2) Having done that for a word, find all "nearby" words which have the same
stem.  The simplest definition of "nearby" that I can think of is that the
word starts with the stem, but you might want to drop the last character of
the stem and look for all words that start with that.  
Thus, if the stem is "care" you would look at all words that start with
"car" and if they have "care" as the stem, they are in the same family.

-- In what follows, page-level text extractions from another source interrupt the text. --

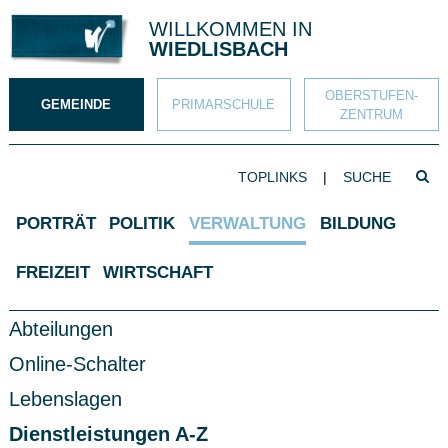
Direkt zum Inhalt springen
WILLKOMMEN IN
WIEDLISBACH
OBERSTUFEN­
GEMEINDE
PRIMAR­SCHULE
ZENTRUM
SUCHBEGRIFF
TOPLINKS
|
Such
Hauptnavigation
PORTRÄT
POLITIK
VERWALTUNG
BILDUNG
FREIZEIT
WIRTSCHAFT
Subnavigation
Abteilungen
Online-Schalter
Lebenslagen
Dienstleistungen A-Z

The advantage of this approach is that you do not ever offer any words that
are not in your index.  If you found cares and cared but not caring in your
index, you would not want to suggest that someone search for caring because
they won't find it.  So you use the index as the source of words to stem.

Idea 2:

Another way to do it is to build a hash map of tree sets keyed to the stem.
Each stem has a tree set of all words which have it as a stem.  
The code would look something like

HashMap<String, TreeSet> stemmedWords = new HashMap<String, TreeSet>();
TreeSet<String> wordsForStem;

for (String word : all words in the index)  {
    stem = MagicStemmer(word);  // I left out code for words that do not
have stems
           if ( (wordsForStem = stemmedWords.get(stem)) == null) {
               wordsForStem = new TreeSet<String>();  // Tree set for the
new stem
               stemmedWords.put(stem, wordsForStem); // Now this stem has a
set for its words
          }
         wordsForStem.add(word); // Put the word into the tree set for its
stem }

For each stem from all the words in your index, you get a tree set which
contains all the words which have it as a stem;  The tree set keeps its
words in alphabetical order.

If you want the stems to be displayed in alphabetical order, use a TreeMap
instead of a HashMap.

> Any help or pointer would be greatly appreciated.

I would appreciate your telling me which stemmer for English words is
easiest to incorporate into Lucene and where to find it.  Thanks.